The brief was filed in Young v. UPS. DFLA argued that the Court of Appeals erred in its interpretation of the Pregnancy Discrimination Act (PDA) of 1978, which requires companies to make the same work accommodations for pregnant women that it makes for other employees “similar in their ability or inability to work.” The brief suggests that the Court of Appeals would allow an employer to refuse a reasonable accommodation to a pregnant woman by applying pregnancy to the lowest possible status.
“UPS essentially is saying that pregnancy is not important enough of a condition to provide an accommodation even when several other categories are accommodated, and the Court of Appeals agreed,” said Day. “This interpretation seriously weakens the effect of the PDA. Pregnancy is an important feature of human life—one that ought to be treated at least equally with other conditions that an employer accommodates.”

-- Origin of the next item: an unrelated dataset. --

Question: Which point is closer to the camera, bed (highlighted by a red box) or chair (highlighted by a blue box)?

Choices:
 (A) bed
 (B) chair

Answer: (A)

In this case, Paula Young requested a “light duty” assignment per the instructions of her obstetrician. Although UPS provided similar accommodations to persons injured on the job, disabled workers, and those who lost their commercial licenses for medical reasons, UPS argued that it did not have to provide accommodations in this case because it does not provide accommodations to persons injured while not at work.
“The PDA’s text and its legislative record make clear its intent that pregnant women who are able to work must be permitted to work on the same condition as other employees,” said Day. “The law specifies that employers must review the extent of the ability to work, not the source of where the condition took place. Allowing companies to use the source of the condition to differentiate pregnancy negates the anti-discrimination provision of the PDA.”
The brief argues that the Court of Appeals’ decision not only is at odds with the text and structure of the PDA but also blocks the PDA from addressing the very problem Congress sought to solve.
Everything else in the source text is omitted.